By: Mahathi Uppuluri
There is no doubt that the COVID pandemic has changed daily life drastically, especially for students. One change brought by this pandemic was the cancellation of midterms and finals.
Midterms were summative assessments that students took halfway through the school year. They were used to measure how much a student has learned up until this point and to figure out the areas where they excel and the areas they need to improve academically. Finals were taken at the end of the school term and showed students’ overall performance in different subjects throughout the year. These tests helped determine what type of classes the student should be taking in the next school year or semester based on their educational performance.
“I do think that midterms and finals are beneficial because they help teachers know where students are at and where students can improve. But, I also think that they are a pain in the neck and wouldn’t want them,” said Danielle Pareja (‘24).
Now that these exams are gone, many students, teachers, and parents alike have contrary opinions on whether this change is advantageous or detrimental to students’ intellectual abilities.
“I don’t think that finals and midterms help students improve their academic abilities because they cause a lot of unnecessary stress in addition to the everyday worries of high school students, especially in the covid affected world,” said Sammy Sendersky (‘24).
Many students agree that the lack of midterms and finals is a positive contribution to students. This is primarily because of the negative impact these tests have on students’ mental health, such as increased anxiety and stress. Students already have a tough time balancing schoolwork, extracurriculars, social lives, and time for their families. Adding these assessments does not help at all, especially because it is difficult to remember all the information learned throughout different semesters in such a short period of time.
“Midterms create mental strain. All the topics learned in a semester can be stressful to study by letting a letter grade determine whether you fail or succeed,” said Rebecca Calvillo (‘24).
On the contrary, some parents and teachers believe that midterms and finals are needed as a means to measure student performance and accountability.

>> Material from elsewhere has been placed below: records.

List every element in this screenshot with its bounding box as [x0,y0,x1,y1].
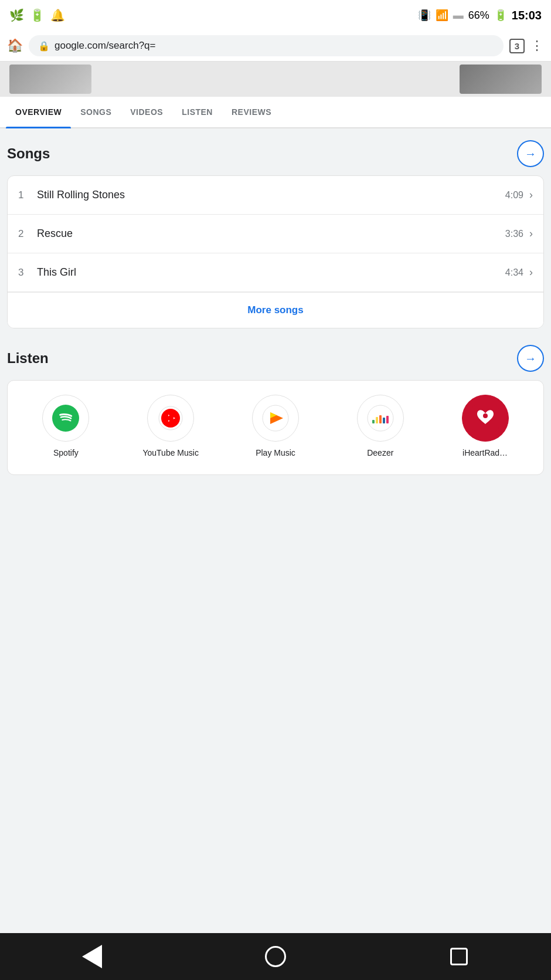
url-text: google.com/search?q= [55,40,155,52]
play-music-name: Play Music [256,447,295,458]
song-row-1[interactable]: 1 Still Rolling Stones 4:09 › [8,176,543,215]
deezer-icon [367,405,394,432]
nav-tabs: OVERVIEW SONGS VIDEOS LISTEN REVIEWS [0,97,551,128]
home-button[interactable] [252,939,299,974]
tab-videos[interactable]: VIDEOS [121,97,172,127]
spotify-logo [42,395,89,442]
bottom-navigation-bar [0,933,551,980]
song-chevron-3: › [529,266,533,279]
song-title-3: This Girl [37,266,505,279]
battery-percentage: 66% [468,9,489,22]
notification-icon-3: 🔔 [50,8,65,22]
song-chevron-1: › [529,189,533,201]
spotify-name: Spotify [53,447,79,458]
song-duration-1: 4:09 [505,190,523,201]
youtube-music-icon [157,405,184,432]
streaming-item-iheartradio[interactable]: iHeartRad… [433,395,538,458]
song-number-1: 1 [18,189,37,201]
back-icon [82,945,102,968]
top-images-strip [0,62,551,97]
listen-card: Spotify Y [7,380,544,475]
tab-overview[interactable]: OVERVIEW [6,97,71,127]
recents-button[interactable] [436,939,482,974]
listen-section-title: Listen [7,350,49,367]
streaming-services-list: Spotify Y [13,395,538,458]
status-bar-right: 📳 📶 ▬ 66% 🔋 15:03 [418,9,542,22]
status-bar-left-icons: 🌿 🔋 🔔 [9,8,65,22]
song-duration-3: 4:34 [505,267,523,278]
streaming-item-play-music[interactable]: Play Music [223,395,328,458]
recents-icon [450,948,468,965]
listen-arrow-icon: → [525,352,536,365]
svg-rect-13 [383,418,385,423]
url-bar[interactable]: 🔒 google.com/search?q= [29,35,504,56]
song-title-2: Rescue [37,228,505,240]
songs-card: 1 Still Rolling Stones 4:09 › 2 Rescue 3… [7,175,544,328]
songs-section-header: Songs → [7,140,544,167]
svg-rect-11 [376,417,378,423]
streaming-item-youtube-music[interactable]: YouTube Music [118,395,223,458]
tab-count-badge[interactable]: 3 [509,39,525,53]
iheartradio-logo [462,395,509,442]
song-number-3: 3 [18,267,37,279]
deezer-name: Deezer [367,447,393,458]
status-bar: 🌿 🔋 🔔 📳 📶 ▬ 66% 🔋 15:03 [0,0,551,30]
tab-listen[interactable]: LISTEN [172,97,222,127]
song-row-3[interactable]: 3 This Girl 4:34 › [8,253,543,292]
deezer-logo [357,395,404,442]
svg-point-5 [168,415,174,421]
song-duration-2: 3:36 [505,229,523,239]
listen-section-header: Listen → [7,345,544,372]
browser-bar: 🏠 🔒 google.com/search?q= 3 ⋮ [0,30,551,62]
listen-section: Listen → Spotify [7,345,544,475]
more-options-icon[interactable]: ⋮ [530,38,544,53]
notification-icon-1: 🌿 [9,8,24,22]
tab-reviews[interactable]: REVIEWS [222,97,281,127]
home-icon [265,946,286,967]
svg-point-0 [52,405,79,432]
notification-icon-2: 🔋 [30,8,45,22]
svg-point-16 [483,413,488,418]
youtube-music-name: YouTube Music [142,447,198,458]
song-chevron-2: › [529,228,533,240]
album-image-left [9,65,91,94]
streaming-item-spotify[interactable]: Spotify [13,395,118,458]
song-title-1: Still Rolling Stones [37,189,505,201]
lock-icon: 🔒 [38,40,50,52]
main-content: Songs → 1 Still Rolling Stones 4:09 › 2 … [0,128,551,540]
tab-songs[interactable]: SONGS [71,97,121,127]
songs-arrow-icon: → [525,147,536,161]
album-image-right [460,65,542,94]
vibrate-icon: 📳 [418,9,431,22]
more-songs-button[interactable]: More songs [8,292,543,328]
svg-rect-14 [386,416,389,423]
song-number-2: 2 [18,228,37,240]
spotify-icon [52,405,79,432]
songs-section-title: Songs [7,145,50,162]
listen-arrow-button[interactable]: → [517,345,544,372]
streaming-item-deezer[interactable]: Deezer [328,395,433,458]
signal-icon: ▬ [453,9,464,22]
iheartradio-name: iHeartRad… [462,447,508,458]
iheartradio-icon [472,405,499,432]
clock: 15:03 [512,9,542,22]
wifi-icon: 📶 [436,9,448,22]
back-button[interactable] [69,939,115,974]
song-row-2[interactable]: 2 Rescue 3:36 › [8,215,543,253]
battery-icon: 🔋 [494,9,507,22]
songs-arrow-button[interactable]: → [517,140,544,167]
svg-rect-10 [372,420,375,423]
youtube-music-logo [147,395,194,442]
play-music-icon [262,405,289,432]
svg-rect-12 [379,415,382,423]
browser-home-button[interactable]: 🏠 [7,38,23,53]
play-music-logo [252,395,299,442]
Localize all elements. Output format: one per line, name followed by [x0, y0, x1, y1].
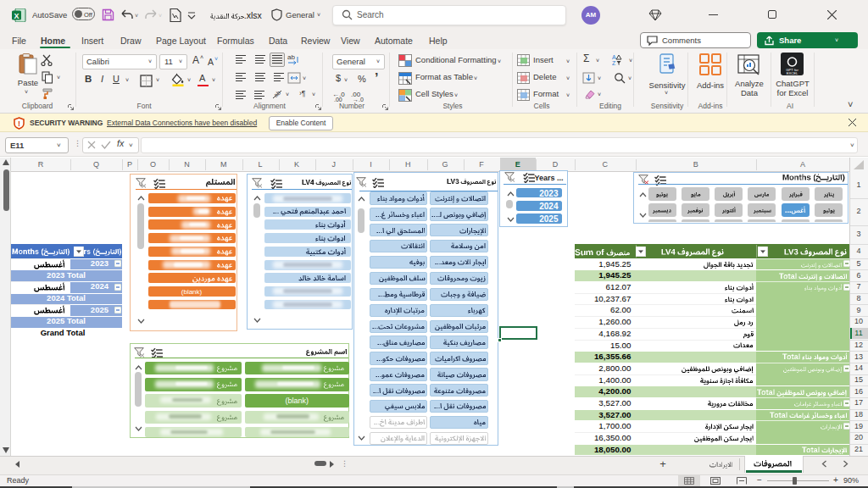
svg-text:EXCEL: EXCEL: [787, 71, 798, 75]
svg-text:!: !: [18, 119, 20, 128]
svg-text:A: A: [612, 54, 616, 60]
svg-text:ab: ab: [287, 53, 295, 61]
svg-text:X: X: [14, 12, 19, 20]
svg-text:Z: Z: [612, 60, 616, 66]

“I feel conflicted about high-stakes testing, but I believe student midterms are necessary measures of student achievement and help in terms of student accountability. I recognize that my opinion is unpopular with students and even some staff, but we just went through a time where students were learning completely online or in a hybrid setting. Throughout this time, I saw lots of copying of work, some cheating, and noticed that at least a quarter of my students seemed apathetic about their education. Students did not have to worry about taking midterms or finals. Without these tests, students who did not master enough Spanish/French/Italian from the previous year were able to move on and are now in higher levels of Spanish/French/Italian without the foundations that they need to be at the appropriate levels of our world language courses. I love teaching, I love Westhill, and I am all about student achievement, but I wish we had midterms and finals to support students, academic integrity, and pride in learning,” said Len Lavallee, a Spanish teacher at Westhill.
Some have concerns that students are lazier in school now and do not care about their work as much as they used to because they don’t need to. They are able to pass and move on to higher levels without mastering the skills and concepts they are being taught, which is especially frustrating for teachers who expect students to be prepared for higher level courses. Parents also become disappointed when they see low academic performance since students no longer have an incentive to learn.
Midterms and finals have their own advantages and disadvantages. Overall, it seems that parents and teachers are more likely to support these tests to evaluate student performance, while students are more likely to voice concerns over mental health. Questions still remain about the future of midterms and finals, which were canceled first at the end of 2020, and remain canceled to this day.